About infrastructure, Soviets got it good into many planned cities, so things were on footreach. But their transportation for long distances and materials was really bad, as you mentioned with those articles. You're correct on that, soviets didn't have the money to afford infrastructure and transportation upgrades. That's why I'm always asking for a mechanic where we would get vehicles and building maintenance and decay, so expanding too fast would be a time bomb latter if you can't keep your buildings and vehicles well kept (also I would love to make the old tv sets be linked to fires, like in the real USSR).
I also agree this isn't exactly the place to this discussion and I think we got carried into that. I'm sorry if I was unpolite during any moment, but I didn't make the radical mentions you seemed to have read. I'm a political psychologist, actually, and we notice how the internet has this aspect of making some conversations spiral out of control. But please, also be polite when talking to people. I have nothing to do with an old model of Russian administration of communist economy; I wasn't even born by them. I just exposed my views on a subject to make a point about a possible funny game mechanic that involves it.

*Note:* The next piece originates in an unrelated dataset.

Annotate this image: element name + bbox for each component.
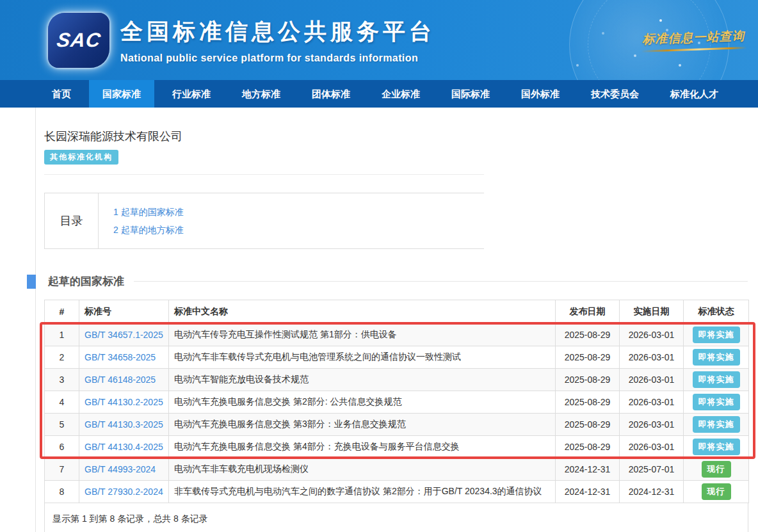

Again, I'm sorry if I offended you somehow. Hope you have a nice day and I offer you my sincere best wishes.
*edit: typo.
You and me both. I know the feeling. Whenever I think I've found an ideological home, I tend to get off-put by others in it. No need to apologize, and least of all to Ephemera. He has shown himself very much an anticommunist counterpart of the tankie he takes you for. I don't even bother replying to someone whose attitude is one of naive realism, of believing in simple cliched explanations and who'd condemn those who disagree as simply stupid or otherwise deficient, rather than acknowledge that reality is complicated. The classic "You're a hypocrite for being a communist on a computer that you have thanks to capitalism" is just the cherry on top.
It would bring a whole other level of economic dynamism to the game if the rigidity of the COMECON made it different from the West. I'm not sure how that could be implemented in a good way though.
If prices are fixed but quantities limited, what happens if you auto-buy a building but have already used up your annual quota of one of the resources needed to build it? Should there be a way to make use of comparative advantage and become a major exporter of some resource, by negotiating with the rest of the COMECON to find buyers for it, increasing your export quota but getting a lower unit cost (and if you do, isn't the outcome anyway the same as the current supply-and-demand driven prices?).